Sasa menatapnya dengan ragu. “Aku enggak tahu, Mas. Aku masih belum yakin apakah hubungan kita bisa diperbaiki.”
“Tapi aku mau coba, Sa. Aku enggak mau kehilangan kamu,” ujar Arman, suaranya penuh dengan kejujuran.
Sasa menghela napas. “Aku enggak janji apa-apa, tapi aku akan ikut.”
---
Pada sesi konseling pertama, suasana terasa canggung. Arman mencoba menjelaskan perasaannya, tetapi sulit baginya untuk menemukan kata-kata yang tepat.
“Saya merasa seperti kehilangan arah,” ujar Arman kepada konselor. “Bukan karena saya enggak mencintai Sasa, tapi karena saya... saya merasa ada sesuatu yang hilang dalam diri saya sendiri.”

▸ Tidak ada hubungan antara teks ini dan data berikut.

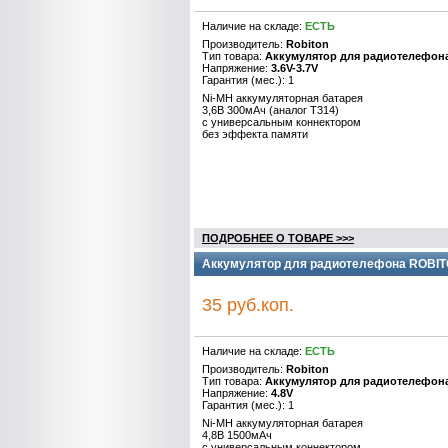
Наличие на складе:
ЕСТЬ
Производитель:
Robiton
Тип товара:
Аккумулятор для радиотелефон
Напряжение:
3.6V-3.7V
Гарантия (мес.): 1
Ni-MH аккумуляторная батарея
3,6B 300мАч (аналог Т314)
с универсальным коннектором
без эффекта памяти
ПОДРОБНЕЕ О ТОВАРЕ >>>
Аккумулятор для радиотелефона ROBIT
35 руб.коп.
Наличие на складе:
ЕСТЬ
Производитель:
Robiton
Тип товара:
Аккумулятор для радиотелефон
Напряжение:
4.8V
Гарантия (мес.): 1
Ni-MH аккумуляторная батарея
4,8B 1500мАч
с универсальным коннектором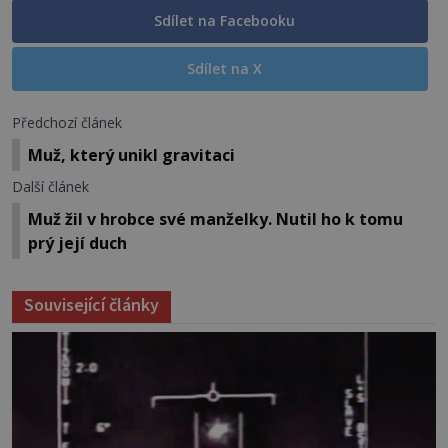
Sdílet na Facebooku
Sdílet na X
Předchozí článek
Muž, který unikl gravitaci
Další článek
Muž žil v hrobce své manželky. Nutil ho k tomu
prý její duch
Související články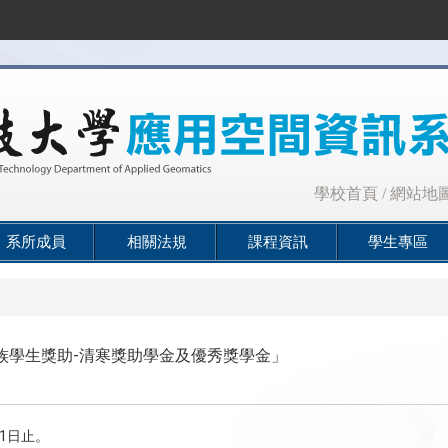
:::
學校首頁
/
網站地
系所成員
相關法規
課程資訊
學生專區
民族學生獎助-清寒獎助學金及優秀獎學金」
1
日止。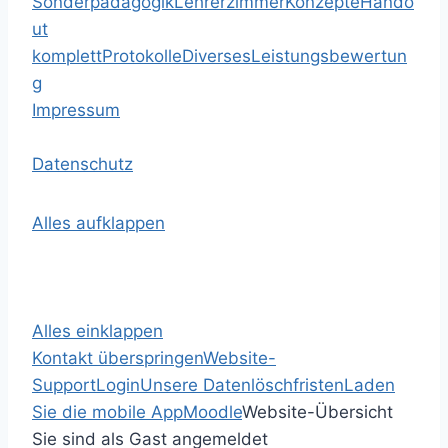
Sonderpädagogik
Lehrerzimmer
Konzepte
Hando
ut
komplett
Protokolle
Diverses
Leistungsbewertun
g
Impressum
Datenschutz
Alles aufklappen
Alles einklappen
Kontakt überspringen
Website-
Support
Login
Unsere Datenlöschfristen
Laden
Sie die mobile App
Moodle
Website-Übersicht
Sie sind als Gast angemeldet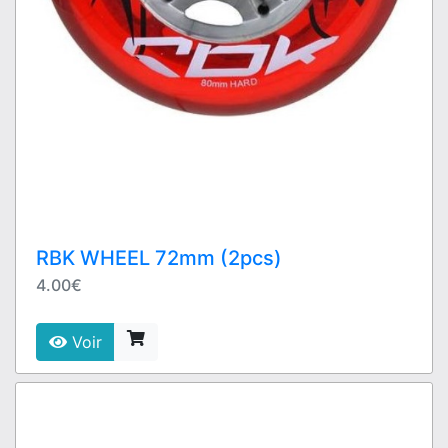
RBK WHEEL 72mm (2pcs)
4.00€
Voir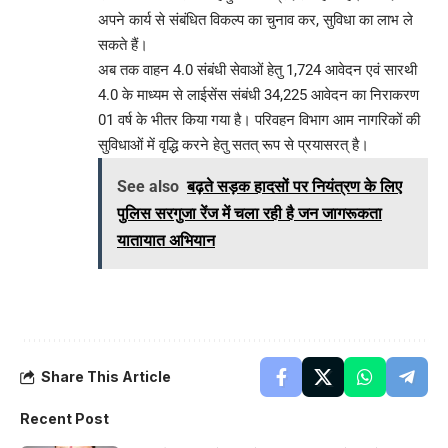
अपने कार्य से संबंधित विकल्प का चुनाव कर, सुविधा का लाभ ले
सकते हैं।
अब तक वाहन 4.0 संबंधी सेवाओं हेतु 1,724 आवेदन एवं सारथी
4.0 के माध्यम से लाईसेंस संबंधी 34,225 आवेदन का निराकरण
01 वर्ष के भीतर किया गया है। परिवहन विभाग आम नागरिकों की
सुविधाओं में वृद्धि करने हेतु सतत् रूप से प्रयासरत् है।
See also
बढ़ते सड़क हादसों पर नियंत्रण के लिए
पुलिस सरगुजा रेंज में चला रही है जन जागरूकता
यातायात अभियान
Share This Article
Recent Post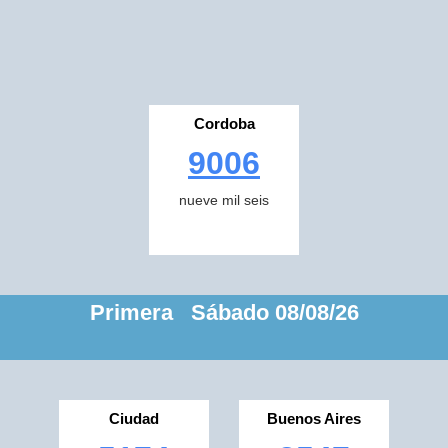
Cordoba
9006
nueve mil seis
Primera Sábado 08/08/26
Ciudad
Buenos Aires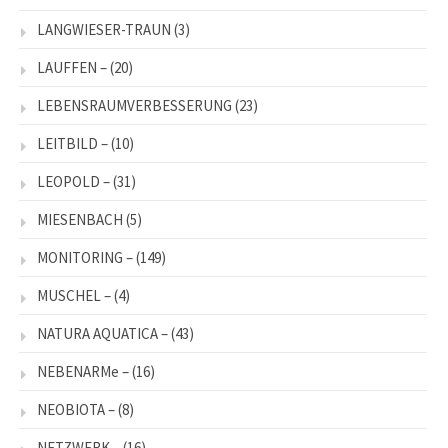
LANGWIESER-TRAUN
(3)
LAUFFEN –
(20)
LEBENSRAUMVERBESSERUNG
(23)
LEITBILD –
(10)
LEOPOLD –
(31)
MIESENBACH
(5)
MONITORING –
(149)
MUSCHEL –
(4)
NATURA AQUATICA –
(43)
NEBENARMe –
(16)
NEOBIOTA –
(8)
NETZWERK –
(16)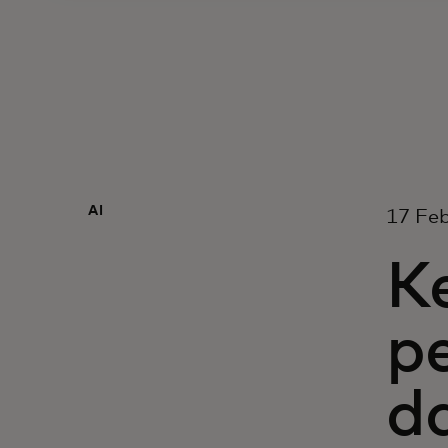
AI
17 Feb
K
pe
d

Sasa menatapnya dengan mata yang penuh air mata. “Dan kamu pikir solusinya adalah mencari itu di orang lain?”
Arman terdiam, merasa malu dan bersalah. Konselor mencoba memandu percakapan mereka, membantu mereka memahami akar masalahnya. Perlahan, mereka mulai mengungkapkan perasaan yang selama ini terpendam.
Sesi itu menjadi awal dari perjalanan panjang mereka untuk menyembuhkan hubungan yang telah retak. Meskipun tidak ada jaminan bahwa mereka akan kembali seperti semula, setidaknya mereka telah memutuskan untuk mencoba.
---
Caca, yang kini mencoba menjauh dari kehidupan Sasa dan Arman, memutuskan untuk fokus pada dirinya sendiri. Ia mulai menjalani terapi untuk mengatasi perasaan bersalahnya dan mencari cara untuk berdamai dengan dirinya sendiri.
ketiga tokoh utama mulai menemukan jalan masing-masing, meskipun perjalanan mereka masih penuh dengan tantangan. Sasa, yang merasa dikhianati, harus memutuskan apakah ia bisa memaafkan Arman dan Caca. Arman, yang merasa terjebak dalam dilema moral, harus menemukan cara untuk membuktikan bahwa ia pantas mendapatkan kesempatan kedua. Dan Caca, yang telah melukai sahabatnya sendiri, harus belajar untuk hidup dengan konsekuensi dari tindakannya.
Apakah mereka akan menemukan jalan kembali satu sama lain, atau justru memilih untuk melangkah ke arah yang berbeda? Perjalanan mereka masih jauh dari selesai.